(Entries taken from a collection)
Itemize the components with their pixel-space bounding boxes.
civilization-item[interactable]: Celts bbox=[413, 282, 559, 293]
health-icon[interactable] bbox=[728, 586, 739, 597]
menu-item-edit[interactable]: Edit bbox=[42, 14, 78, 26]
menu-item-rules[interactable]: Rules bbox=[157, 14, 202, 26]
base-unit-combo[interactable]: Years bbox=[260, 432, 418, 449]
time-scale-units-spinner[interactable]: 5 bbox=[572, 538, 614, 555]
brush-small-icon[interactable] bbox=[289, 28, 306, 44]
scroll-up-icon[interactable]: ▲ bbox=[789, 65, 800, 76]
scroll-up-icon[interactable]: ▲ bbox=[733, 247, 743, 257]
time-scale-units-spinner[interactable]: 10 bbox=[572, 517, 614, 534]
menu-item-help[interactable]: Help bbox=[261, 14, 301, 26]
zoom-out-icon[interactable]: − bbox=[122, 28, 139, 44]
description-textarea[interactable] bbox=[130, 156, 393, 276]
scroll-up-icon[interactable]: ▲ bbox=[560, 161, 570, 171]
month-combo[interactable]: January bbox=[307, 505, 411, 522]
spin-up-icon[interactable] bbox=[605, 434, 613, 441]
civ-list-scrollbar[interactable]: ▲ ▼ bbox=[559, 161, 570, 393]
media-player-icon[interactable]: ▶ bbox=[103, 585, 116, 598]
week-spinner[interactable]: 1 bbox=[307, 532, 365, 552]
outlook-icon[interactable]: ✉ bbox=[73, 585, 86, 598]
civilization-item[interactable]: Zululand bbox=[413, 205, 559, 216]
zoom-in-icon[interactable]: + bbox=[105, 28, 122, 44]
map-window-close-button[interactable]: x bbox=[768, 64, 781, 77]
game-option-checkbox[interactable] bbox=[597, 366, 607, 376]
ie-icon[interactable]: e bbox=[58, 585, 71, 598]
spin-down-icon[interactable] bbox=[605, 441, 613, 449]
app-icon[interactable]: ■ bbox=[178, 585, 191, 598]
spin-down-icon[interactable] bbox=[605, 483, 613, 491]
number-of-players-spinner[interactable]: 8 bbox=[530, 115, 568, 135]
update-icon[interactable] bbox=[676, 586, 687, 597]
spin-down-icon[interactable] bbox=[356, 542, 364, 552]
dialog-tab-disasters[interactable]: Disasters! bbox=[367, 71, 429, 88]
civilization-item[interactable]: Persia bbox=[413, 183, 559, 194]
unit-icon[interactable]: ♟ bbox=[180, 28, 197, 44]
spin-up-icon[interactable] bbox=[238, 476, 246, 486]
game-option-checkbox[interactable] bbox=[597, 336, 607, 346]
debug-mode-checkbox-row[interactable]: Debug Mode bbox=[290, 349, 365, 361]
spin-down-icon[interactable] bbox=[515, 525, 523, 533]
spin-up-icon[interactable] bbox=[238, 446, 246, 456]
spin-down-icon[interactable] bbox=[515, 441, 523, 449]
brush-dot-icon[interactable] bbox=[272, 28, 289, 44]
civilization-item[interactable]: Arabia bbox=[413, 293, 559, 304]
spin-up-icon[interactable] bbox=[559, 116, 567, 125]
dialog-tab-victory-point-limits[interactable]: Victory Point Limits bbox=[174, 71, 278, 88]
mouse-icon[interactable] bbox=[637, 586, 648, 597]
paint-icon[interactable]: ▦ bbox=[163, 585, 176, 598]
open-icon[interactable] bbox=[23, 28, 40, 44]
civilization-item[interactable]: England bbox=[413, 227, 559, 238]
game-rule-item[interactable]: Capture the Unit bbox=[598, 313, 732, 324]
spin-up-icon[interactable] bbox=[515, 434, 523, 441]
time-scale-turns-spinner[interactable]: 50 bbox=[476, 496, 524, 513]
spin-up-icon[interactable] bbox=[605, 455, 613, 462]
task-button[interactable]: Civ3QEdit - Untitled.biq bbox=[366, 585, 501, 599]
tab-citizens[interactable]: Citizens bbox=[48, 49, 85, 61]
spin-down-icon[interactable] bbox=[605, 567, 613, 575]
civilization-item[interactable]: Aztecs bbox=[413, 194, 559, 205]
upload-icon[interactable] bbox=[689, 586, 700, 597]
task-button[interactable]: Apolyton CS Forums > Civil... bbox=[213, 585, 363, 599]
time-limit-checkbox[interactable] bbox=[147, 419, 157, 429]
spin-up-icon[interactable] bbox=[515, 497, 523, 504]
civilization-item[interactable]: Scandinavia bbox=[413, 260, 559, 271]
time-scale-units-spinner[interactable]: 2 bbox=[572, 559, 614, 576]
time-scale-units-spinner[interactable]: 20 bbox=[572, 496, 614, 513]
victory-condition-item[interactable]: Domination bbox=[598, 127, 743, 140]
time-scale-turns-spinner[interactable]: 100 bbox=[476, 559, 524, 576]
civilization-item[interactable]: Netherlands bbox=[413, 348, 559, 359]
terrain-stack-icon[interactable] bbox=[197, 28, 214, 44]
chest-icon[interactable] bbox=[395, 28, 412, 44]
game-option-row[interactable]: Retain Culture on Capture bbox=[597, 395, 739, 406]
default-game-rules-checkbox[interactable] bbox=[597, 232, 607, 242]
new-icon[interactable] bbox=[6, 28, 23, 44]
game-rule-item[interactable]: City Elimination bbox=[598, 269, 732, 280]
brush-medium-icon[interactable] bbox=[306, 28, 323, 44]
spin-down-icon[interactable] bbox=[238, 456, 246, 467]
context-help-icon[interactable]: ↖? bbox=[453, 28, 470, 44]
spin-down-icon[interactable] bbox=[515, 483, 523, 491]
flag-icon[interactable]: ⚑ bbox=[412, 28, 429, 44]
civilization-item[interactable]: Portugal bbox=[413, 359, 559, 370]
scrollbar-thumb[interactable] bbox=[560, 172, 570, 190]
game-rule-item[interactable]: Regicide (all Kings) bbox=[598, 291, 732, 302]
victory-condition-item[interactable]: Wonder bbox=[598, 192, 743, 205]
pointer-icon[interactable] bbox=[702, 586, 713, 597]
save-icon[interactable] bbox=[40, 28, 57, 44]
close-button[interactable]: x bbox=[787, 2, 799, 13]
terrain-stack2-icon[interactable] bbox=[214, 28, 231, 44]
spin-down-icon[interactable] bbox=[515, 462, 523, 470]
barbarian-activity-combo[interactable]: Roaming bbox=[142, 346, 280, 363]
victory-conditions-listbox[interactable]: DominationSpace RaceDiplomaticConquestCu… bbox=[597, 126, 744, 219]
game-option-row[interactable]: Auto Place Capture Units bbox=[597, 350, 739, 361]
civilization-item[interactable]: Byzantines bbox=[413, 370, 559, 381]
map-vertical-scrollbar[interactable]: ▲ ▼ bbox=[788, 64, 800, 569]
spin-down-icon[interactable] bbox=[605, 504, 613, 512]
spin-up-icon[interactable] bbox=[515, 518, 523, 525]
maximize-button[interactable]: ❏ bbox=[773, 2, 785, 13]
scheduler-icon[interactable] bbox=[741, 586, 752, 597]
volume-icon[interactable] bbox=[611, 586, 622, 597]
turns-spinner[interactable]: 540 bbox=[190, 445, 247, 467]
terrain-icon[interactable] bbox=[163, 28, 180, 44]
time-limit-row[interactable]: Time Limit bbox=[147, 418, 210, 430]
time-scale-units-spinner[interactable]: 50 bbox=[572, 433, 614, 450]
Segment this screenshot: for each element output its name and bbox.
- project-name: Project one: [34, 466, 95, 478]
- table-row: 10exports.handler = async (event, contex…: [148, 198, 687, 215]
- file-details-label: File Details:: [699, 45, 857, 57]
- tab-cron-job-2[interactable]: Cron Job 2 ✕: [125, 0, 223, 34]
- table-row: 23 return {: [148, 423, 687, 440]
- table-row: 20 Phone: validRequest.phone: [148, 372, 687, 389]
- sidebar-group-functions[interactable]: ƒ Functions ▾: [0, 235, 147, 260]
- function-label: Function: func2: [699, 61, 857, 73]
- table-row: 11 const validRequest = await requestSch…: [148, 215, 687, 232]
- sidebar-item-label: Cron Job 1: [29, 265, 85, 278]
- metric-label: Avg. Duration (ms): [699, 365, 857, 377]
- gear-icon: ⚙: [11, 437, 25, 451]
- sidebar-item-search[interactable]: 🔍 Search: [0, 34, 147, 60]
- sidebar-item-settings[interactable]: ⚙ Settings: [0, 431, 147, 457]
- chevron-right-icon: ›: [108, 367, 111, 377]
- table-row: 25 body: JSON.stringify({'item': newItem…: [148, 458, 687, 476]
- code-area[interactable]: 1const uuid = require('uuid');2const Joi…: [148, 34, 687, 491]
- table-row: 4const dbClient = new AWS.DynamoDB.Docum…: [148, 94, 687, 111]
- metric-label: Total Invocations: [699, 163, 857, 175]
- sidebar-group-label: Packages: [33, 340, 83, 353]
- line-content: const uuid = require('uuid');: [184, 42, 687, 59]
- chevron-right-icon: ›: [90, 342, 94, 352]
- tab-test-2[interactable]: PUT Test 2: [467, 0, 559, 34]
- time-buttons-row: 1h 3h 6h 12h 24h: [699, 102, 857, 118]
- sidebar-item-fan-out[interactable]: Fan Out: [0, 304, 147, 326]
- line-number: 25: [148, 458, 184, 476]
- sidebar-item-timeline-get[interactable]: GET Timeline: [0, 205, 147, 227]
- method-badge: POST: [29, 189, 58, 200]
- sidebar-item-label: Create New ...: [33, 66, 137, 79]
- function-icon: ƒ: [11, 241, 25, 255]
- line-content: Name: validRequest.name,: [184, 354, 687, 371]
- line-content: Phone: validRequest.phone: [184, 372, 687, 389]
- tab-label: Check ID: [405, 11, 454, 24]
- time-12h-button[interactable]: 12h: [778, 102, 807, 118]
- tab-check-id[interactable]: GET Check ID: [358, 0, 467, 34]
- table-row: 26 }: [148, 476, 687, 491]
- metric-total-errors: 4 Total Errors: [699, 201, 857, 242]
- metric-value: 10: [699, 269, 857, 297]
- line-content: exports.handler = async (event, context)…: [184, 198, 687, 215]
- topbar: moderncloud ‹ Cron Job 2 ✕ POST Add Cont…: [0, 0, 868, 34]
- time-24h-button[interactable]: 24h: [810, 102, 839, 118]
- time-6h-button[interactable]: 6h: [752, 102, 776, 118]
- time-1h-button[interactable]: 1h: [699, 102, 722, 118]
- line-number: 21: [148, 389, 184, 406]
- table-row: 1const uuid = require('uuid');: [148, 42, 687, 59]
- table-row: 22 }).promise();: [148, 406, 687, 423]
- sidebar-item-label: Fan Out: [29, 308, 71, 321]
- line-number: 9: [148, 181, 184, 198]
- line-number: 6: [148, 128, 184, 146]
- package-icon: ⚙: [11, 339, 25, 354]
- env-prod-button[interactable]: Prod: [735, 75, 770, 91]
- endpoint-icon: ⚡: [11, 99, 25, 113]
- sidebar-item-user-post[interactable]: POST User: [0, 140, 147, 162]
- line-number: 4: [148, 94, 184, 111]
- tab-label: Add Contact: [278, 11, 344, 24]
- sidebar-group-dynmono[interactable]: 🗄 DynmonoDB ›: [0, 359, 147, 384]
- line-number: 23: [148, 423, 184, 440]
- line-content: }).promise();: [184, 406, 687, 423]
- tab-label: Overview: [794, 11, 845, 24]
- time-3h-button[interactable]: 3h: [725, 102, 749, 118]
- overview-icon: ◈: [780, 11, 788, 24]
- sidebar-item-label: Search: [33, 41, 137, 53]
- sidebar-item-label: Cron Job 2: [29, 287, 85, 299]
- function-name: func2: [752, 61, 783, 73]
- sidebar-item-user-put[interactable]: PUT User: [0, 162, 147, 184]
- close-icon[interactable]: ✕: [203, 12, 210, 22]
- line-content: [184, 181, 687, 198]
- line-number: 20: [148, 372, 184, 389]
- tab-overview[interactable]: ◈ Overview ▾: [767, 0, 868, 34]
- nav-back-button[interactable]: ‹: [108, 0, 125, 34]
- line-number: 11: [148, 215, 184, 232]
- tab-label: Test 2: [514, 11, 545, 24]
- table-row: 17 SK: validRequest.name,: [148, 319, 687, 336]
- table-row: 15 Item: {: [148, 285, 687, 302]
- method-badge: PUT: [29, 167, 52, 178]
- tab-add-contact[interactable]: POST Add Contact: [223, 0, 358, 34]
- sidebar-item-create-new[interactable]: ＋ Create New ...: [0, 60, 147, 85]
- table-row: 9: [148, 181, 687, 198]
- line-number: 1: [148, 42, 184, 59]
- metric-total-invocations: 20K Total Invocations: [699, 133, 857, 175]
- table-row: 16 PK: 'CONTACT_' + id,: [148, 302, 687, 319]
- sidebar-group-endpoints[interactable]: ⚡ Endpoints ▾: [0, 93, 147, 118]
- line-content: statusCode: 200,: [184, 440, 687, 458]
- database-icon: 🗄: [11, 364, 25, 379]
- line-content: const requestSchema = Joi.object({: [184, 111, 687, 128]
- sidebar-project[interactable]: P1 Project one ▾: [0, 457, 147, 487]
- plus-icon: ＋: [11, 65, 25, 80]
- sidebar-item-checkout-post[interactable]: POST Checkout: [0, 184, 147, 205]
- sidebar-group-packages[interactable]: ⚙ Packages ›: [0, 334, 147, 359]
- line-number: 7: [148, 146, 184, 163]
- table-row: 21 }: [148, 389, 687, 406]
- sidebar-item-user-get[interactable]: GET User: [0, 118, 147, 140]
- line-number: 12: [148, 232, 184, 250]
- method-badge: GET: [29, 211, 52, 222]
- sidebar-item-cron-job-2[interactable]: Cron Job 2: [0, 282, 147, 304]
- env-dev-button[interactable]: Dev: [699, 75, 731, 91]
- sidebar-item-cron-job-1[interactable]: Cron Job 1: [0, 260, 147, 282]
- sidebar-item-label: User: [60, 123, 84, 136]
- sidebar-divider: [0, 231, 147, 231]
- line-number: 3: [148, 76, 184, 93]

> Assigned task: Within the data above, filter for lines containing the word "Test" and copy each one.

> Task answer:
- tab-test-2[interactable]: PUT Test 2: [467, 0, 559, 34]
- tab-label: Test 2: [514, 11, 545, 24]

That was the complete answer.